In addition, still set up rain-proof cover 22 on organism backup pad 2, rain-proof cover 22 can be a side open-ended rectangle box body, and the open end can be welding or bolted connection with organism backup pad 2's side fixed connection, connected mode. The rain cover 22 covers the speed increasing device 5 inside, so that the speed increasing device 5 is prevented from being eroded by rainwater.

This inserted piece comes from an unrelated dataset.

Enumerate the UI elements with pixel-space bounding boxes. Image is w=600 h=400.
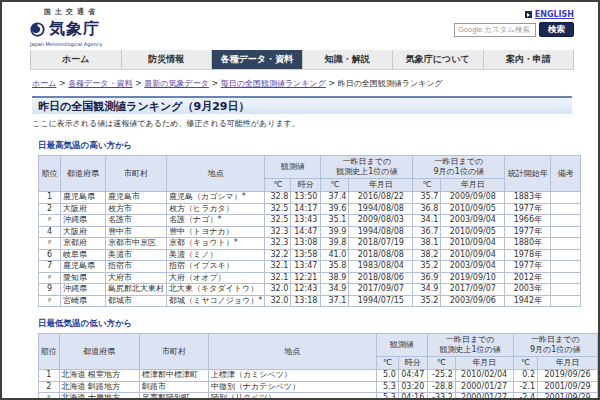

Referring to fig. 2, the waterwheel 3, as an important component for converting kinetic energy in water into mechanical energy, includes a rotating shaft 31 and blades 32. Wherein, the both ends of pivot 31 pass respectively and install the bearing on organism backup pad 2 and span on two organism backup pads 2 that set up at an interval, can use the axis of self to take place to rotate as the center pin. The vanes 32 are axially disposed on the rotating shaft 31, however, the number of the vanes 32 may be plural, and the vanes 32 and the surface of the rotating shaft 31 may be fixedly connected by welding.

Further, the vane 32 is an arc-shaped plate, and an included angle between the arc-shaped plate and the horizontal plane is an acute angle when the arc-shaped plate rotates to the horizontal position, and when the vane 32 moves to the lowest position on the movement locus, the bending direction of the vane 32 is the same as the water flow direction, correspondingly, when the vane 32 moves to the highest position on the movement locus, the bending direction of the vane 32 is opposite to the water flow direction. It can be understood that, in the rotation process of the waterwheel 3, under the condition of large water level difference, the space between every two adjacent blades can temporarily store part of water, and the water can flow under the action of gravity, so that the waterwheel is pushed for the second time, and the power generation efficiency is improved.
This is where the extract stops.